Portola had difficulty locating Monterey. He reached the area, but not recognizing it, turned back to San Diego. But by June 1770, the San Antonio with Father Serra on board, sailed into the pine-bordered harbor of Monterey. Father Serra built a church near the presidio; but because of administrative problems with the military, he built the mission away from the presidio. He chose a pasture near the Cannel River. Father Serra had a special attachment to the Cannel Mission where he died on August 28, 1784.Father Serra, beatified recently, was the moving force behind the missions. Although there is no question about his good motives in establishing the missions, there is criticism because he was indirectly responsible for the deaths of thousands of Native Americans. American Indians died from European diseases such as measles; they were held in the missions, separated according to sex, and forced to lead lives alien to their ways.

It is interesting to note, since it no doubt affected Filipinos at that time, that Charles V, during the 16th century, had issued New Laws:

1. The Indians should be permitted to dwell in communities of their own;

2. They should be permitted to choose their own leaders and councilors;

3. No Indian might be held as a slave;

4. No Indian might live outside his own village nor might any lay Spaniard dwell within an Indian village for longer than 3 days, and then only if he were a merchant or ill;

5. The Indians were to be instructed in the Catholic faith.

But the Spaniards were still the colonizers. Even with good intentions, the missionaries ended up as tools of the Spanish conquistadores.

Mission Santa Barbara has a wooden crucifix that came from the Philippines, and Mission Dolores has an elaborate carved sanctuary also from the Islands. During the mission days in California, in the late 18th century, California was frontier land. Spanish soldiers and friars took weeks traveling on land or water to reach a place that can now be reached in less than a day. Indians were not always friendly and food supplies sometimes ran low. The missions were built one traveling day apart to serve as inns for the traveling padres and soldiers. Twenty-one California missions now remain as testaments of the work of Junipero Serra, Francisco Palou, Juan Crespi, Fermin Lausen, and other missionaries.

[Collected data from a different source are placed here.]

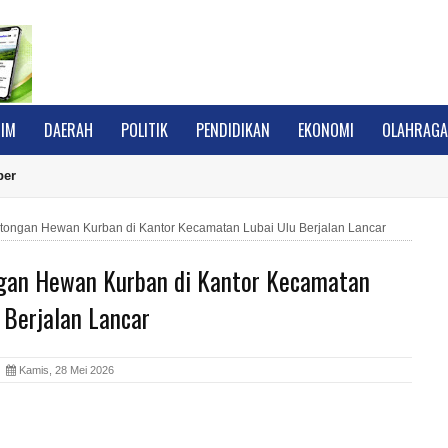
IM
DAERAH
POLITIK
PENDIDIKAN
EKONOMI
OLAHRAG
ber
ongan Hewan Kurban di Kantor Kecamatan Lubai Ulu Berjalan Lancar
an Hewan Kurban di Kantor Kecamatan
 Berjalan Lancar
A
Kamis, 28 Mei 2026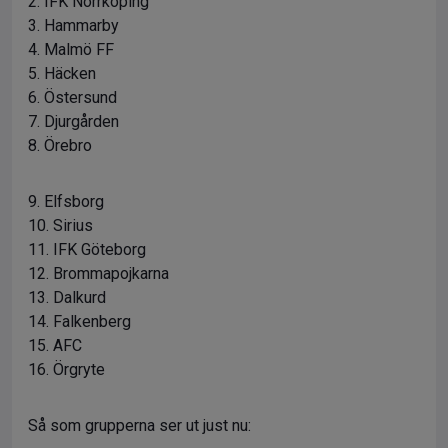
2. IFK Norrköping
3. Hammarby
4. Malmö FF
5. Häcken
6. Östersund
7. Djurgården
8. Örebro
9. Elfsborg
10. Sirius
11. IFK Göteborg
12. Brommapojkarna
13. Dalkurd
14. Falkenberg
15. AFC
16. Örgryte
Så som grupperna ser ut just nu: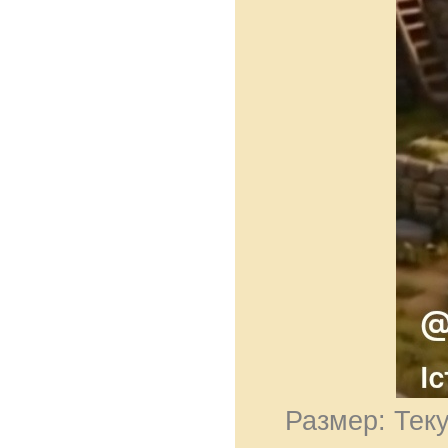
Размер: Теку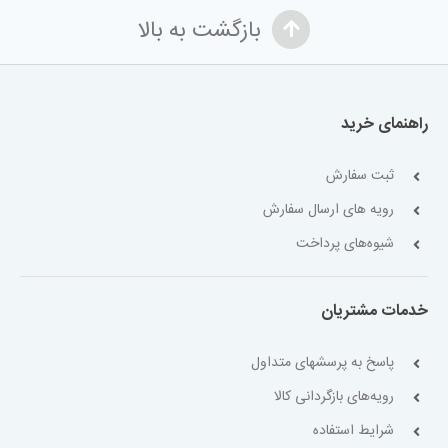
بازگشت به بالا
راهنمای خرید
ثبت سفارش
رویه های ارسال سفارش
شیوه‌های پرداخت
خدمات مشتریان
پاسخ به پرسشهای متداول
رویه‌های بازگردانی کالا
شرایط استفاده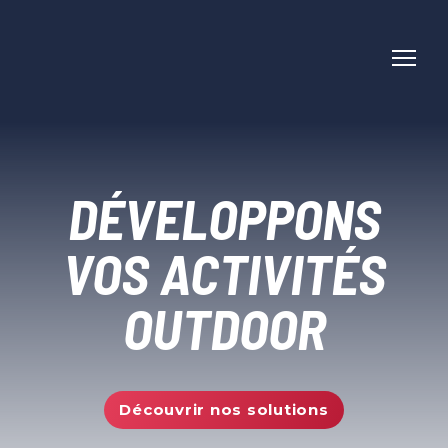
DÉVELOPPONS
VOS ACTIVITÉS
OUTDOOR
Découvrir nos solutions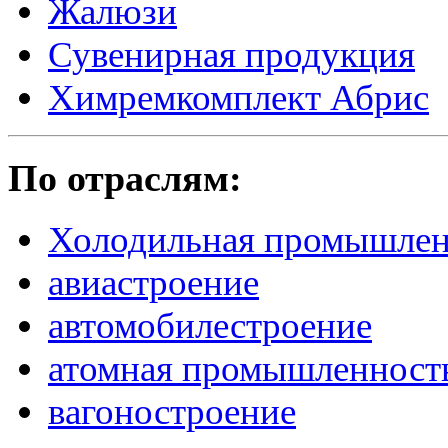
Жалюзи
Сувенирная продукция
Химремкомплект Абрис
По отраслям:
Холодильная промышлен
авиастроение
автомобилестроение
атомная промышленност
вагоностроение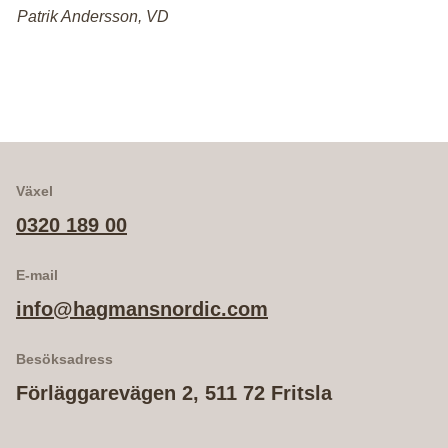
Patrik Andersson, VD
Växel
0320 189 00
E-mail
info@hagmansnordic.com
Besöksadress
Förläggarevägen 2, 511 72 Fritsla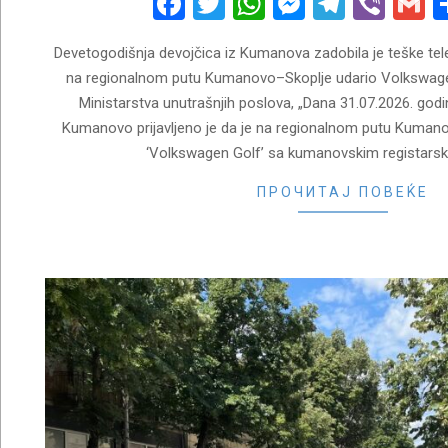
Facebook
Twitter
WhatsApp
Messenge
Telegr
Vibe
G
Devetogodišnja devojčica iz Kumanova zadobila je teške tel
na regionalnom putu Kumanovo–Skoplje udario Volkswage
Ministarstva unutrašnjih poslova, „Dana 31.07.2026. god
Kumanovo prijavljeno je da je na regionalnom putu Kumano
‘Volkswagen Golf’ sa kumanovskim registars
ПРОЧИТАЈ ПОВЕЌЕ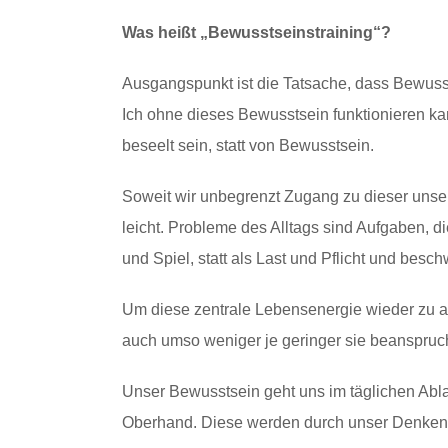
Was heißt „Bewusstseinstraining“?
Ausgangspunkt ist die Tatsache, dass Bewusst
Ich ohne dieses Bewusstsein funktionieren ka
beseelt sein, statt von Bewusstsein.
Soweit wir unbegrenzt Zugang zu dieser unser
leicht. Probleme des Alltags sind Aufgaben, 
und Spiel, statt als Last und Pflicht und besch
Um diese zentrale Lebensenergie wieder zu ak
auch umso weniger je geringer sie beanspruch
Unser Bewusstsein geht uns im täglichen Ab
Oberhand. Diese werden durch unser Denken 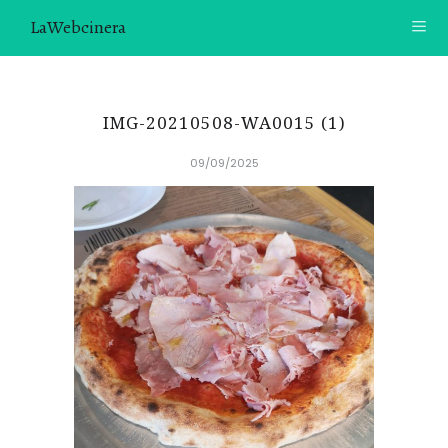
LaWebcinera
RECETAS
IMG-20210508-WA0015 (1)
VIDEORECETAS
09/09/2025
CONTACTO
SOBRE MÍ
¿TE GUSTARÍA UNIRTE A NUESTRA AVENTURA GASTRON
ÓMICA?
ÚNETE A LA NEWSLETTER
RECOMENDACIONES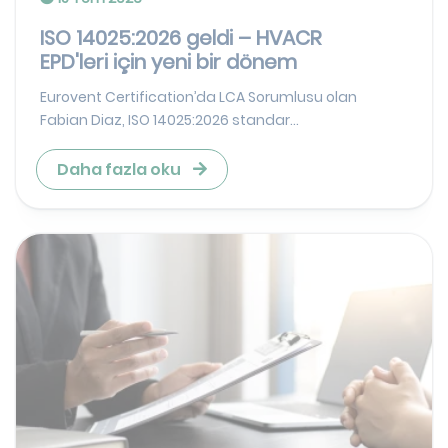
ISO 14025:2026 geldi – HVACR
EPD'leri için yeni bir dönem
Eurovent Certification’da LCA Sorumlusu olan
Fabian Diaz, ISO 14025:2026 standar...
Daha fazla oku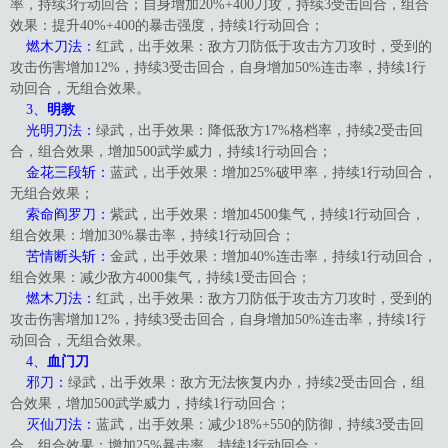
率，持续3行动回合；自身增加20%+400刀攻，持续3受击回合，组合
效果：提升40%+400的暴击强度，持续1行动回合；
燃木刀法：
红武，出手效果：敌方刀防低于攻击方刀攻时，受到的
攻击伤害增加12%，持续3受击回合，自身增加50%连击率，持续1行
动回合，无组合效果。
3、
明教
光明刀法：
绿武，出手效果：降低敌方17%格档率，持续2受击回
合，组合效果，增加500武学威力，持续1行动回合；
金花三段斩：
蓝武，出手效果：增加25%破甲率，持续1行动回合，
无组合效果；
索命阎罗刀：
紫武，出手效果：增加4500集气，持续1行动回合，
组合效果：增加30%暴击率，持续1行动回合；
苦情断头斩：
金武，出手效果：增加40%连击率，持续1行动回合，
组合效果：减少敌方4000集气，持续1受击回合；
燃木刀法：
红武，出手效果：敌方刀防低于攻击方刀攻时，受到的
攻击伤害增加12%，持续3受击回合，自身增加50%连击率，持续1行
动回合，无组合效果。
4、
血门刀
邪刀：
绿武，出手效果：敌方无法恢复内办，持续2受击回合，组
合效果，增加500武学威力，持续1行动回合；
灭仙刀法：
蓝武，出手效果：减少18%+550的防御，持续3受击回
合，组合效果：增加25%暴击率，持续1行动回合；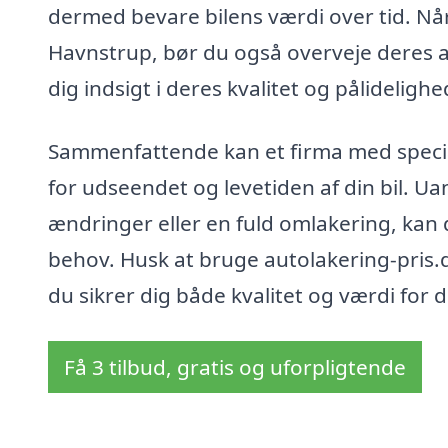
dermed bevare bilens værdi over tid. Når 
Havnstrup, bør du også overveje deres an
dig indsigt i deres kvalitet og pålidelighe
Sammenfattende kan et firma med special
for udseendet og levetiden af din bil. U
ændringer eller en fuld omlakering, kan 
behov. Husk at bruge autolakering-pris.d
du sikrer dig både kvalitet og værdi for 
Få 3 tilbud, gratis og uforpligtende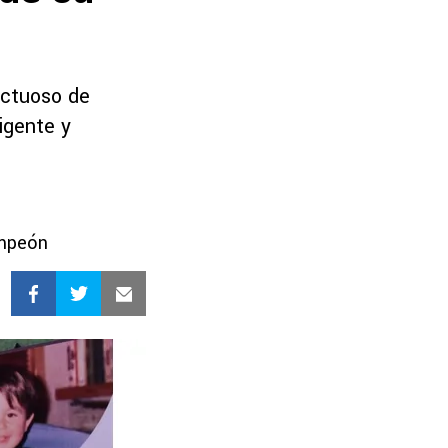
uctuoso de
igente y
ampeón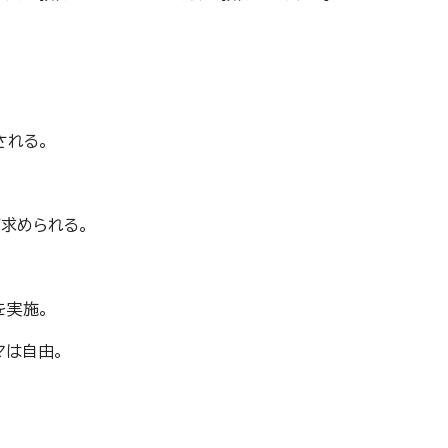
される。
が求められる。
を実施。
マは自由。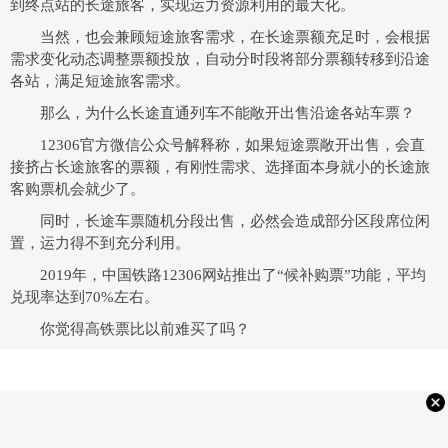
到终点站的长途旅客，实现运力资源利用的最大化。
当然，也会兼顾短途旅客需求，在长途票额充足时，会根据
需求变化动态调整票额投放，自动分时段将部分票额转移到沿途
各站，满足短途旅客需求。
那么，为什么长途直通列车不能敞开出售沿途各站车票？
12306官方微信公众号解释称，如果短途票敞开出售，会直
接挤占长途旅客的票额，有刚性需求、选择面本身就小的长途旅
客购票机会就少了。
同时，长途车票随机分段出售，必然会造成部分区段席位闲
置，运力得不到充分利用。
2019年，中国铁路12306网站推出了“候补购票”功能，平均
兑现率达到70%左右。
你觉得高铁票比以前难买了吗？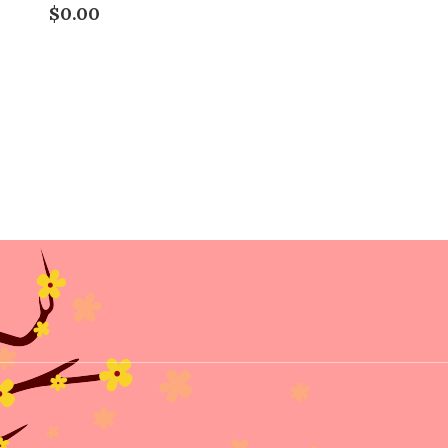
$0.00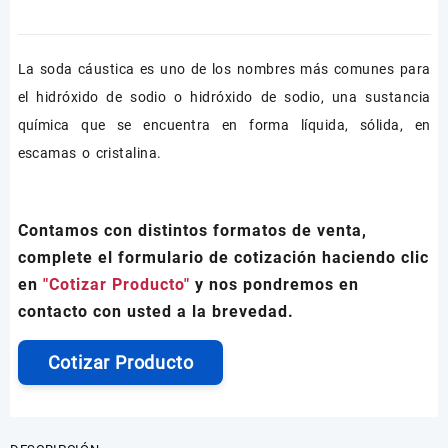
La soda cáustica es uno de los nombres más comunes para
el hidróxido de sodio o hidróxido de sodio, una sustancia
química que se encuentra en forma líquida, sólida, en
escamas o cristalina.
Contamos con distintos formatos de venta,
complete el formulario de cotización haciendo clic
en
"Cotizar Producto"
y nos pondremos en
contacto con usted a la brevedad.
Cotizar Producto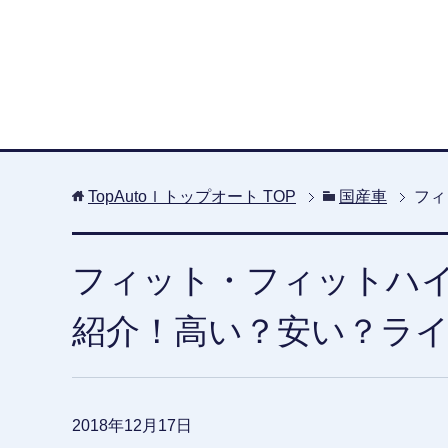
TopAutoｌトップオート
TOP
国産車
フィ
フィット・フィットハ
紹介！高い？安い？ラ
2018年12月17日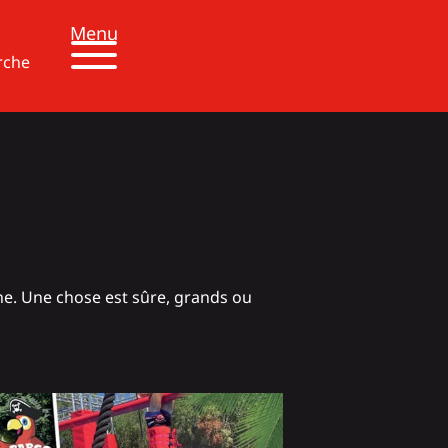
Menu
rche
une. Une chose est sûre, grands ou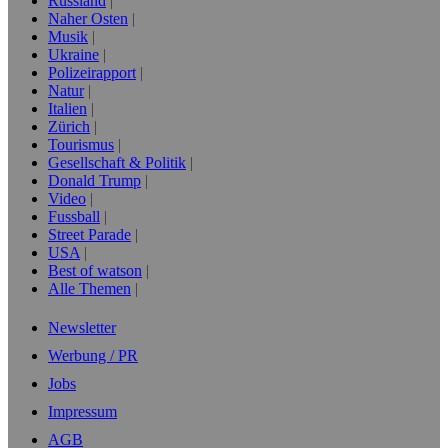
Russland
Naher Osten
Musik
Ukraine
Polizeirapport
Natur
Italien
Zürich
Tourismus
Gesellschaft & Politik
Donald Trump
Video
Fussball
Street Parade
USA
Best of watson
Alle Themen
Newsletter
Werbung / PR
Jobs
Impressum
AGB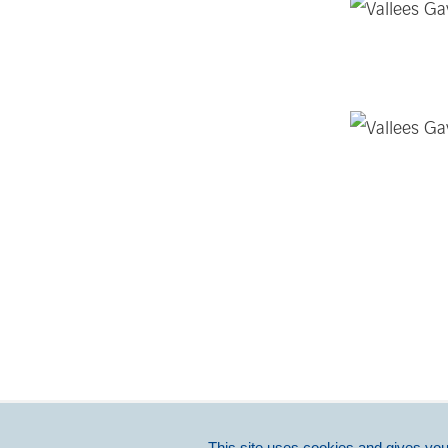
ACTUALIT
This site uses cookies and gives you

The Philippine situation during the 18th century had similarities with what was happening in California. Although the Philippines was more developed-Manila was a bustling city and an important stop in the galleon trade-the five missionary orders divided the country into their territories. The religious made every effort to place Catholic converts within the hearing and call of the church bells, bajo las campanas.Philippine towns developed with the enormous baroque church, the municipio, the plaza with its grandstand, and inhabitants surrounding these.

The Spanish friars became quite wealthy and would later earn the ire of many Indio's, including the Filipino hero, Jose Rizal. There were, however, many missionaries who sacrificed comfort, even their lives, in Christianizing Filipinos. Fathers Jeronimo Martinez, Diego Carlos, Juan de Pareja, and Pedro Jimenez worked in the Mountain Province.

But just as the California missionaries were partly responsible for suppressing the Native Americans, the Philippine missionaries can also be blamed for the oppression of los Indios Filipinos.